Was Brian Williams a Victim of False Memory?

The New York Times:

How reliable is human memory? Most of us believe that our memory is like a video camera, capturing an accurate record that can be reviewed at a later date.

But the truth is our memories can deceive us — and they often do.

Numerous scientific studies show that memories can fade, shift and distort over time. Not only can our real memories become unwittingly altered and embellished, but entirely new false memories can be incorporated into our memory bank, embedded so deeply that we become convinced they are real and actually happened.

“You’ve got all these people saying the guy’s a liar and convicting him of deliberate deception without considering an alternative hypothesis — that he developed a false memory,” said Elizabeth Loftus, a leading memory researcher and a professor of law and cognitive science at the University of California, Irvine. “It’s a teaching moment, and a chance to really try to get information out there about the malleable nature of memory.”
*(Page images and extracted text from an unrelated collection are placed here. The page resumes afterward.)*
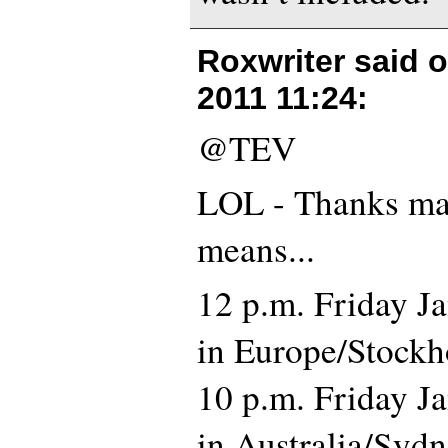
Roxwriter said 
2011 11:24
:
@TEV
LOL - Thanks mat
means...
12 p.m. Friday J
in Europe/Stockh
10 p.m. Friday J
in Australia/Syd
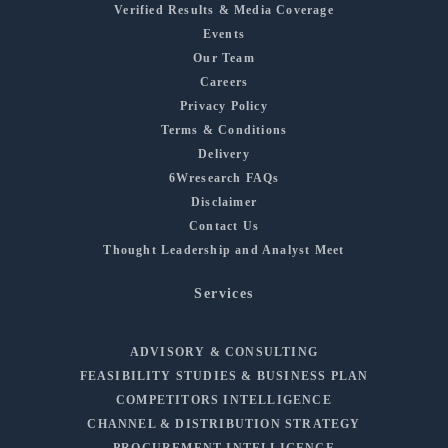
Verified Results & Media Coverage
Events
Our Team
Careers
Privacy Policy
Terms & Conditions
Delivery
6Wresearch FAQs
Disclaimer
Contact Us
Thought Leadership and Analyst Meet
Services
ADVISORY & CONSULTING
FEASIBILITY STUDIES & BUSINESS PLAN
COMPETITORS INTELLIGENCE
CHANNEL & DISTRIBUTION STRATEGY
PROCUREMENT INTELLIGENCE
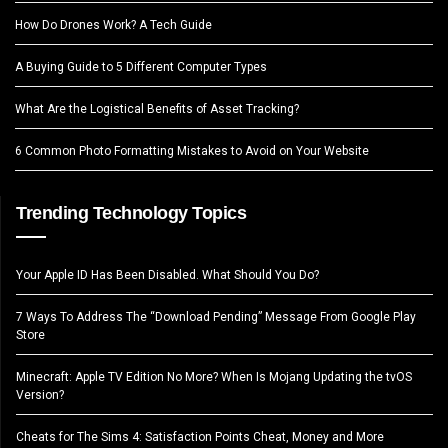
How Do Drones Work? A Tech Guide
A Buying Guide to 5 Different Computer Types
What Are the Logistical Benefits of Asset Tracking?
6 Common Photo Formatting Mistakes to Avoid on Your Website
Trending Technology Topics
Your Apple ID Has Been Disabled. What Should You Do?
7 Ways To Address The “Download Pending” Message From Google Play
Store
Minecraft: Apple TV Edition No More? When Is Mojang Updating the tvOS
Version?
Cheats for The Sims 4: Satisfaction Points Cheat, Money and More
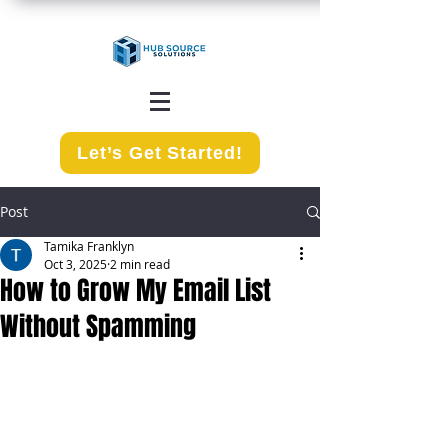
Let’s Get Started!
Post
Tamika Franklyn
Oct 3, 2025
2 min read
How to Grow My Email List
Without Spamming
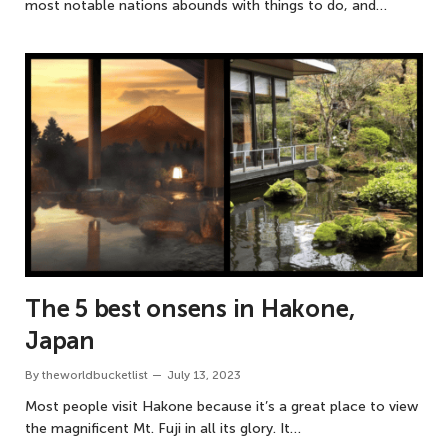
most notable nations abounds with things to do, and…
The 5 best onsens in Hakone,
Japan
By
theworldbucketlist
July 13, 2023
Most people visit Hakone because it’s a great place to view
the magnificent Mt. Fuji in all its glory. It…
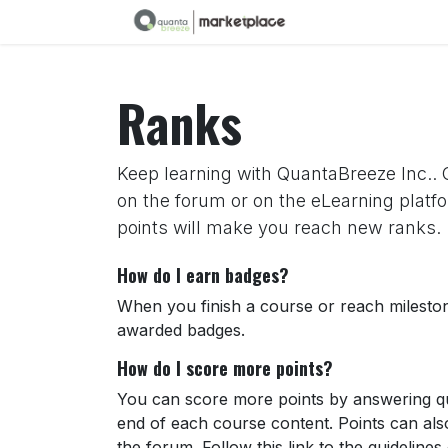
Skip to Content
Ranks
Keep learning with QuantaBreeze Inc.. C
on the forum or on the eLearning platf
points will make you reach new ranks.
How do I earn badges?
When you finish a course or reach milesto
awarded badges.
How do I score more points?
You can score more points by answering qu
end of each course content. Points can al
the forum. Follow this link to the guidelines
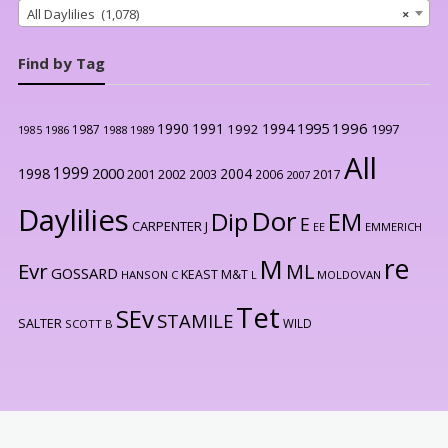
All Daylilies (1,078)
×
Find by Tag
1996
1990
1991
1994
1995
1992
1997
1987
1986
1988
1989
1985
All
1999
2000
1998
2004
2001
2002
2003
2006
2017
2007
Daylilies
Dor
Dip
EM
E
CARPENTER J
EE
EMMERICH
re
M
Evr
ML
GOSSARD
KEAST M&T
HANSON C
L
MOLDOVAN
Tet
SEv
STAMILE
SALTER
WILD
SCOTT B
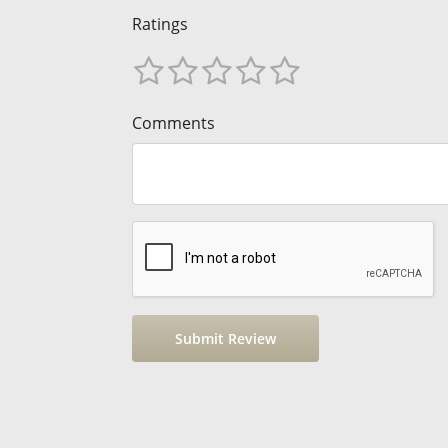
Ratings
Comments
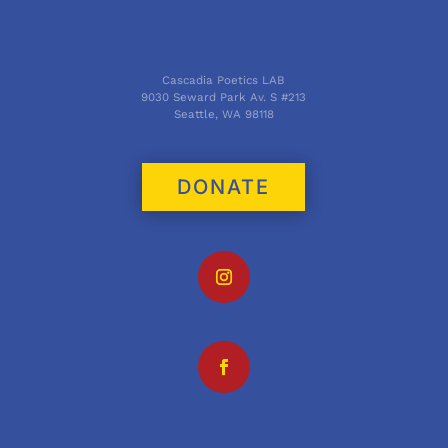
Cascadia Poetics LAB
9030 Seward Park Av. S #213
Seattle, WA 98118
DONATE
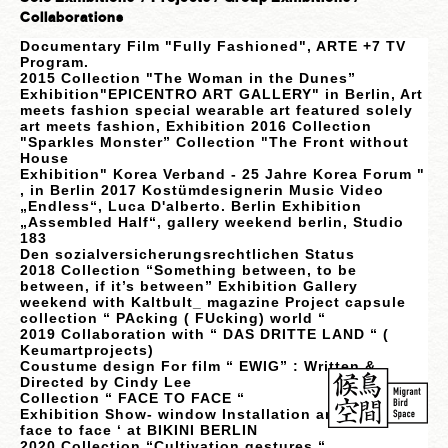
Collaborations
Documentary Film "Fully Fashioned", ARTE +7 TV
Program.
2015 Collection "The Woman in the Dunes”
Exhibition"EPICENTRO ART GALLERY" in Berlin, Art
meets fashion special wearable art featured solely
art meets fashion, Exhibition 2016 Collection
"Sparkles Monster” Collection "The Front without
House
Exhibition" Korea Verband - 25 Jahre Korea Forum "
, in Berlin 2017 Kostümdesignerin Music Video
„Endless“, Luca D'alberto. Berlin Exhibition
„Assembled Half“, gallery weekend berlin, Studio
183
Den sozialversicherungsrechtlichen Stat
us
2018 Collection “Something between, to be
between, if it’s between” Exhibition Gallery
weekend with Kaltbult_ magazine Project capsule
collection “ PAcking ( FUcking) world “
2019 Collaboration with “ DAS DRITTE LAND “ (
Keumartprojects)
Coustume design For film “ EWIG” : Written &
Directed by Cindy Lee
Collection “ FACE TO FACE “
Exhibition Show- window Installation and painting ‘
face to face ‘ at BIKINI BERLIN
2020 Collection “Cultivation gestures “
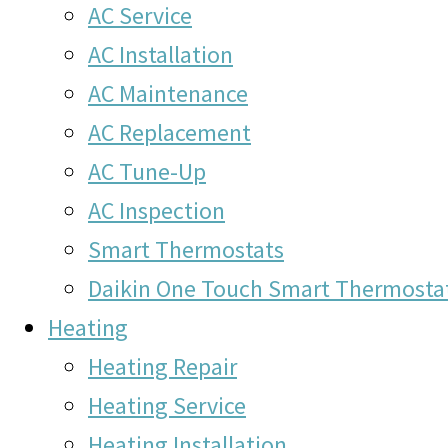
AC Service
AC Installation
AC Maintenance
AC Replacement
AC Tune-Up
AC Inspection
Smart Thermostats
Daikin One Touch Smart Thermosta
Heating
Heating Repair
Heating Service
Heating Installation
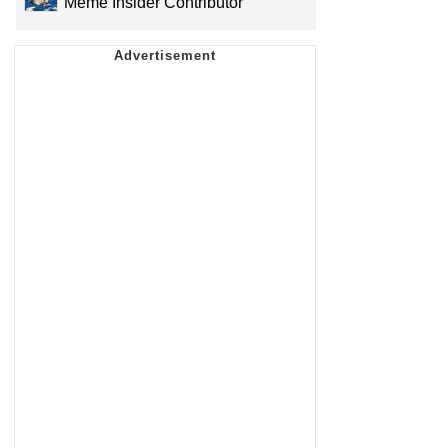
Meme Insider Contributor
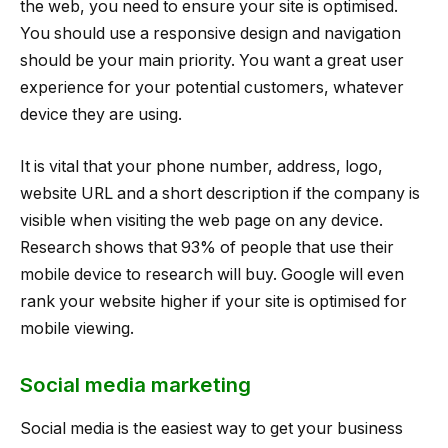
the web, you need to ensure your site is optimised.
You should use a responsive design and navigation
should be your main priority. You want a great user
experience for your potential customers, whatever
device they are using.
It is vital that your phone number, address, logo,
website URL and a short description if the company is
visible when visiting the web page on any device.
Research shows that 93% of people that use their
mobile device to research will buy. Google will even
rank your website higher if your site is optimised for
mobile viewing.
Social media marketing
Social media is the easiest way to get your business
“Other famous people have said things that couldn’t be true, and it seems like they just were remembering it wrong,” said Christopher Chabris, co-author of “The Invisible Gorilla: How Our Intuitions Deceive Us,” and an associate professor of psychology at Union College in Schenectady, N.Y. “I think a lot of people don’t appreciate the extent to which false memories can happen even when we are extremely confident in the memory.”